In order for my Xen block device drivers to work, they must:
. make a call back to the bus driver to notify Xen/Dom0 that a disk
request has been put on the ring
. receive an interrupt via the bus driver logic (actually I have a
sneaking suspicion that this is incorrect - it appears that the ISR is
called not as a result of receiving a hardware interrupt but just at
regular intervals on a timer).
It works for me anyway, so the code I call is still loaded in memory at
the same place. See below though.
I save my state (or pointers to it) in my resource memory area in the
real device, and the dump_ and hiber_ devices are handed the same
physical resources (blindly I assume), so I can get at the bus call
table and the ring state from there.
The only routine in my call table that is called in dump mode is very
very simple (almost purely a hypercall).
Q2. I also do something during hibernation time with the device
objects
created during normal runtime by some driver in the storage stack -
are
these device objects still valid?
Probably not, although if they are in memory and you have saved a
pointer to them in a way that is accessible to the hibernation driver
then it may ‘work’ (for certain values of the work ‘work’). Don’t expect
any of the IRP handling code to work.
I’m writing from experience with making my xen driver work in ‘dump’

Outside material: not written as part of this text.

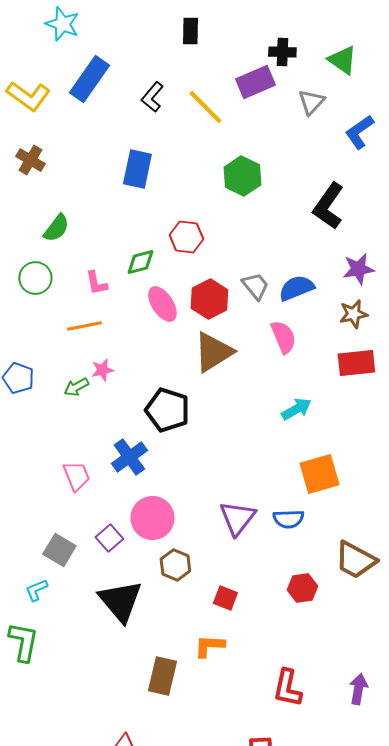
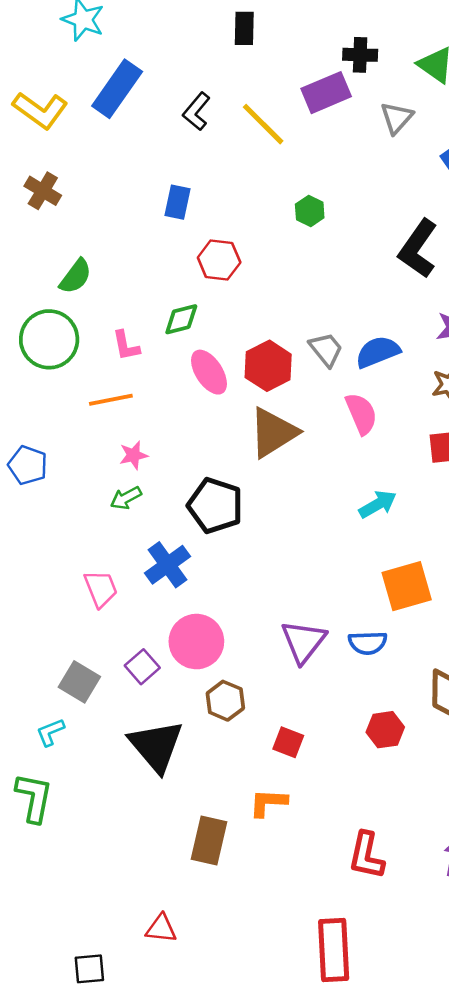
blue rectangle: (137, 169) -> (178, 202), size x0.7
green hexagon: (242, 176) -> (310, 211), size x0.6
red hexagon: (186, 237) -> (219, 260), moved
green circle: (35, 278) -> (49, 339), size x1.4
green arrow: (76, 387) -> (126, 498), moved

mode though, and dump mode is a little different as you can make very
little assumption about the state of the system (eg for all I know it
was my xen bus driver that caused the crash in the first place, so
involving it is probably a bad idea). In hibernation mode you can
probably be a little more certain about the state of the system,
although the idea is that everything else is frozen in a state that is
ready to be dumped to disk, so it’s probably a good idea not to tinker
with it too much. Your driver in hibernation/dump mode is kind of
operating ‘outside’ the system, which is why it is so constrained in
what it is allowed to do.
Q3. When does hiber_* drivers gets loaded in the system? Is it when
the
user clicks on “Hibernate” or is it immediately after boot time?
For the dump driver, it is definitely only loaded at crash time, so I
assume the same would apply to the hibernation driver.
You could verify this easily enough using the debugger - put a print
statement in your driver entry that fires when you detect you are being
invoked as a hibernation driver (how to detect this is well documented).